Anxious About Your Finances - Top CFP & Advisor to Access Wealth Management Offers These Tips to Consider

Being anxious about your finances depends on the relationship and perspective you have about money. You may have plenty of money but still be worried. Or have higher income but fear it’s not enough. Conversely, you may not have much money, but feel little anxiety.

The reason there so much financial anxiety these days – anywhere between 50 and 80 percent of investors have it according to recent articles – is hardly a surprise.   An environment like today, where inflation is the highest it’s been in nearly a half century coupled with slumping stock and bond markets and a potential recession on the horizon, is certainly a good reason for concern

Yet, this fear that you will outlive your money or that you’ll never be able to retire is hardly new.  For some, it can be due to a general lack of education or understanding of your financial welfare and/or a realization – far more likely now than during the recent bull market prior to 2022 – that your money seems to be going out much faster than it’s coming in.   It could also be due to a real-life event – e.g. loss of a job, expensive medical emergency, death of a loved one, changing circumstances like the birth of a child or caring for an elderly parent, and/or a lack of preparation.  

So, what can you do?  Leo Chubinishvili, CFP, an advisor with Access Wealth, a wealth management firm in East Hanover, NJ provides some things to consider:

  1. Plan. Put in place a detailed plan – perhaps with the help of your financial advisor. This will help you manage your debt, which is one of the biggest causes of financial stress. Have plans A, B and C for “what if” scenarios. Be prepared for potential increases in expenses or future reductions in income. Preparing for worst case scenarios will give you peace of mind. This plan must include an emergency fund. Rule of thumb: it should include 3 - 6 months of monthly non-discretionary expenses.

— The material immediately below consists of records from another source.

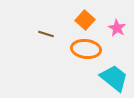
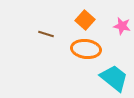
pink star: moved 5 px right, 2 px up; rotated 18 degrees counterclockwise
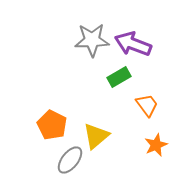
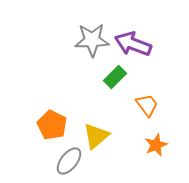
green rectangle: moved 4 px left; rotated 15 degrees counterclockwise
gray ellipse: moved 1 px left, 1 px down
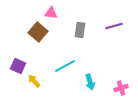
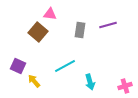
pink triangle: moved 1 px left, 1 px down
purple line: moved 6 px left, 1 px up
pink cross: moved 4 px right, 2 px up
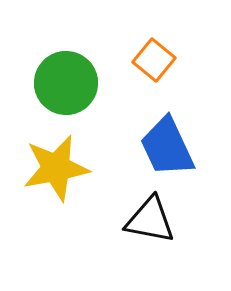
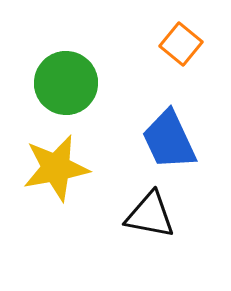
orange square: moved 27 px right, 16 px up
blue trapezoid: moved 2 px right, 7 px up
black triangle: moved 5 px up
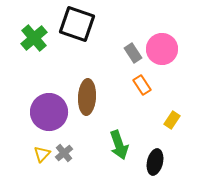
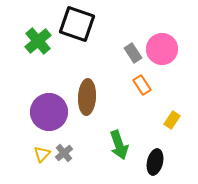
green cross: moved 4 px right, 3 px down
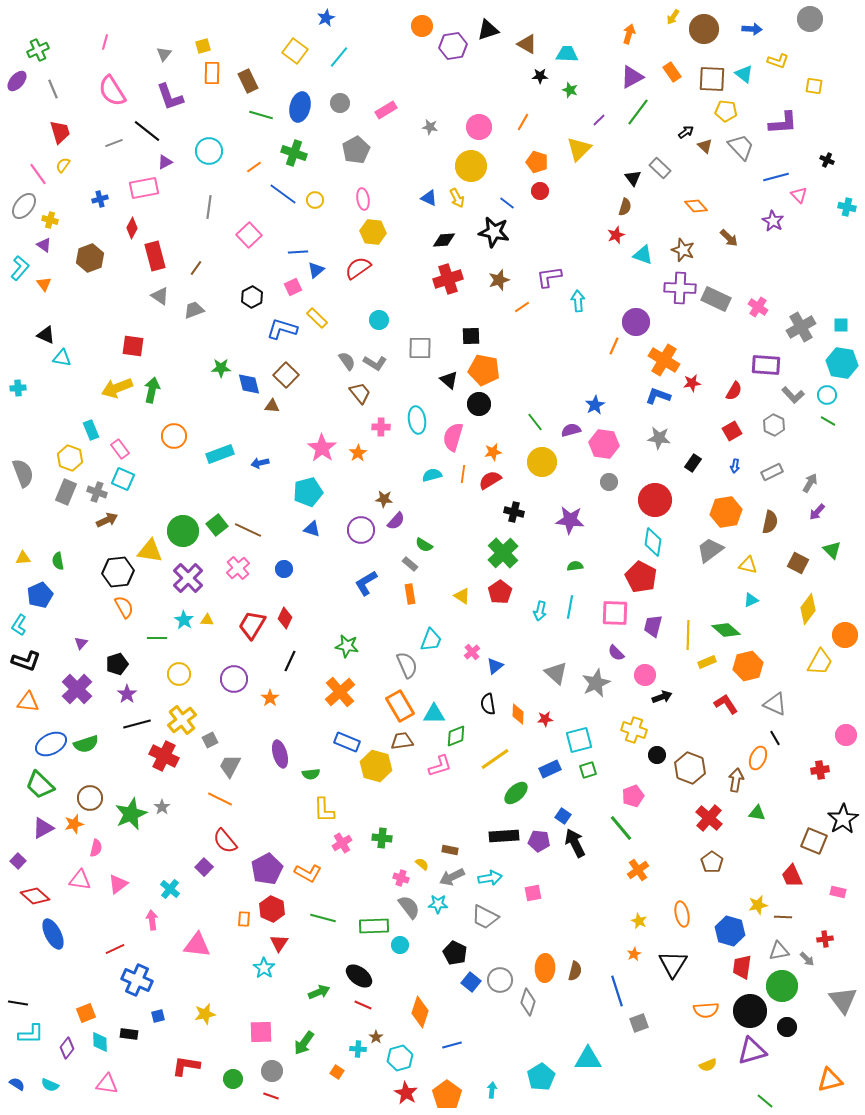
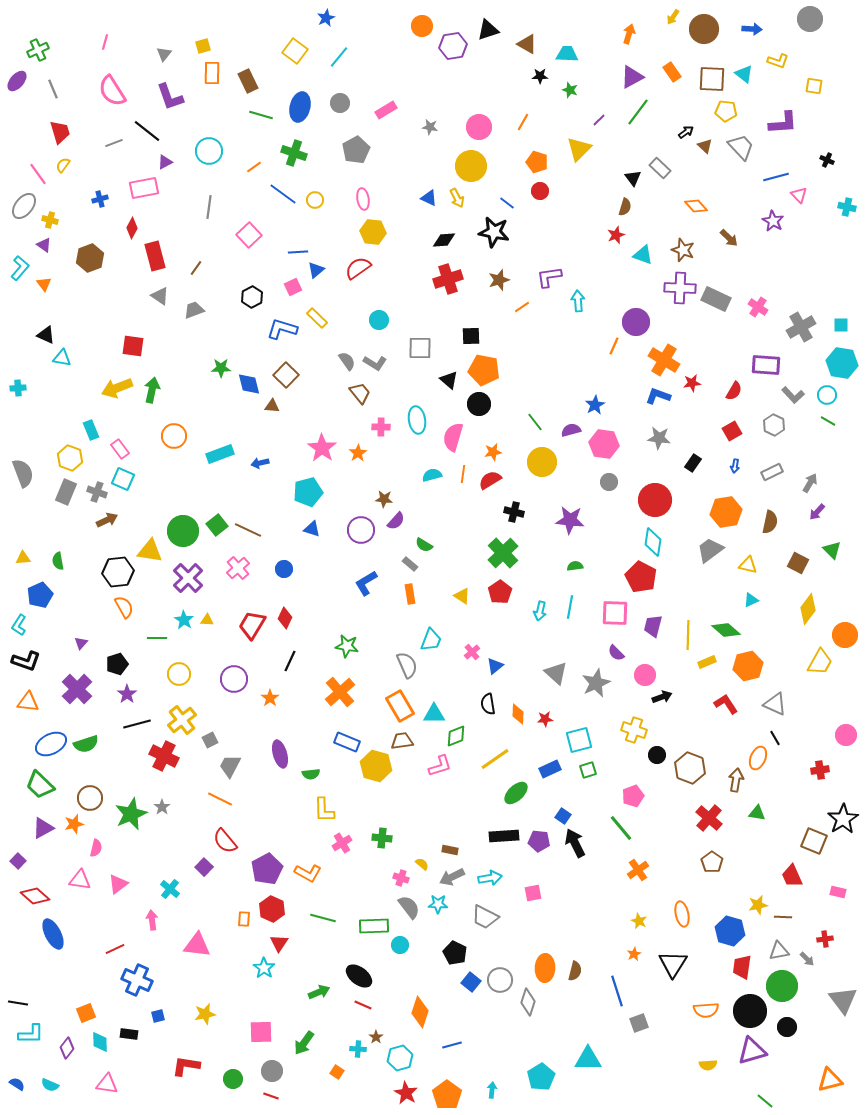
yellow semicircle at (708, 1065): rotated 18 degrees clockwise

  2. Evaluate your current financial status. This will give you a better idea if you can reduce some spending. Understand all your bank and financial accounts and make sure you have definite goals and time horizons for each. Know what you save and where you save it. Go over your expenses in detail and see where and why money flows out. Since many people have multiple checking, savings and brokerage accounts and credit cards, this can sometimes be difficult to discern (which is why using a software program that consolidates all these different accounts can give a clearer picture of inflows and outflows). See if you can cut back on some expenses. Break down expenses based on non-discretionary (expenses you need to survive – fixed payments like mortgage, rent, utilities, food, etc.) and discretionary (those you can survive without, like restaurants and entertainment).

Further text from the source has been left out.